(DATA EXCERPTS)
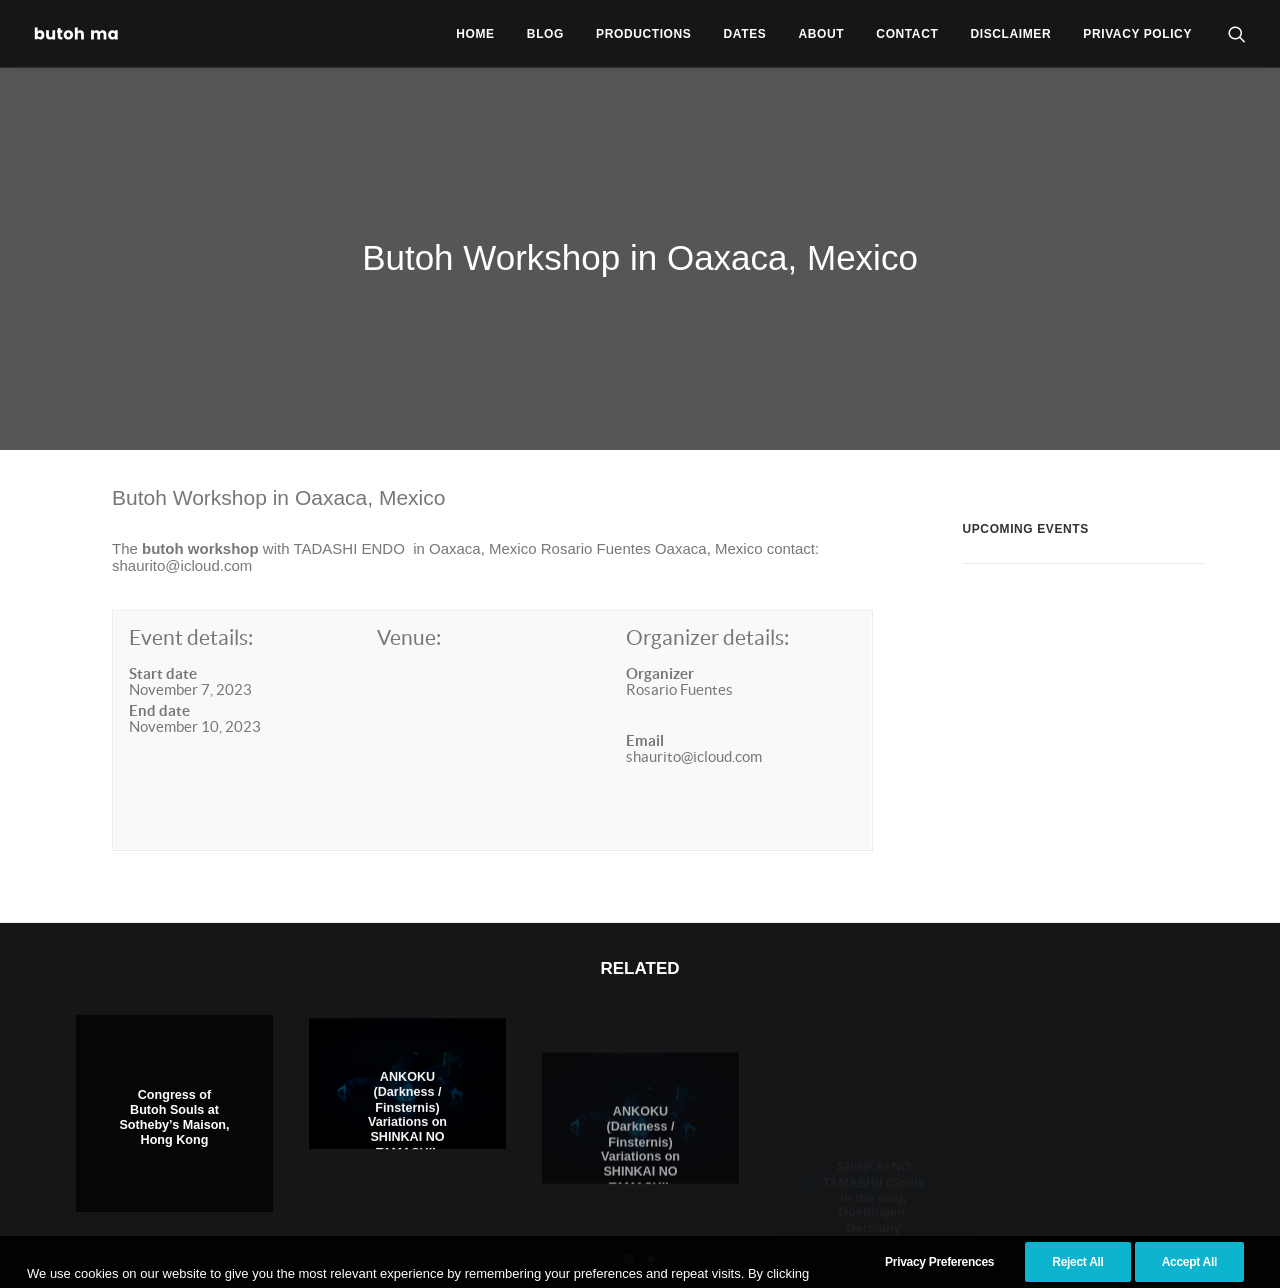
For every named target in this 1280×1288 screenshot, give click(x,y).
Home (475, 34)
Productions (643, 34)
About (822, 34)
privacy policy (1137, 34)
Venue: (409, 595)
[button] (1237, 33)
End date (159, 668)
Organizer (660, 630)
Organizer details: (707, 595)
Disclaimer (1011, 34)
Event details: (191, 595)
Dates (745, 34)
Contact (907, 34)
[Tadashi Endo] (78, 33)
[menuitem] (475, 33)
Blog (545, 34)
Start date (163, 630)
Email (645, 698)
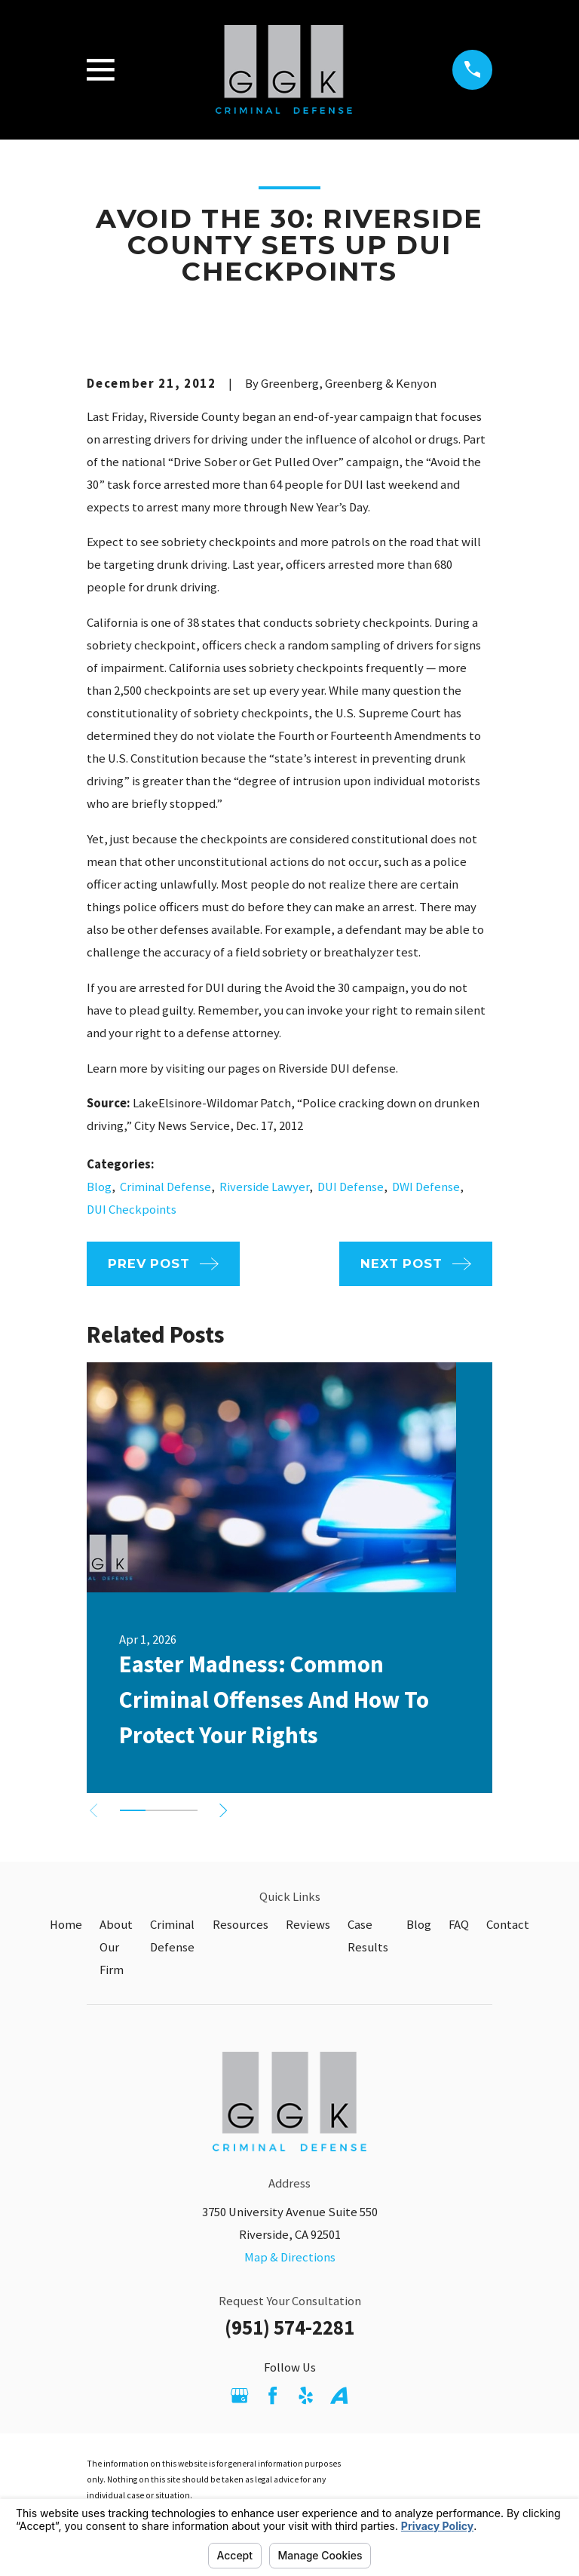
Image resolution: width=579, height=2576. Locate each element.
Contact (507, 1925)
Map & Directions (289, 2257)
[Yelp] (305, 2395)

(AIM OF THE TASK)
The lines to repeat run from the line containing "[Tadashi Endo] (78, 33)" through the last line of the material above; give them exactly, without the pictures.

(ANSWER SECTION)
[Tadashi Endo] (78, 33)
[menuitem] (475, 33)
Blog (545, 34)
Start date (163, 630)
Email (645, 698)
Image resolution: width=579, height=2576. Locate each element.
Contact (507, 1925)
Map & Directions (289, 2257)
[Yelp] (305, 2395)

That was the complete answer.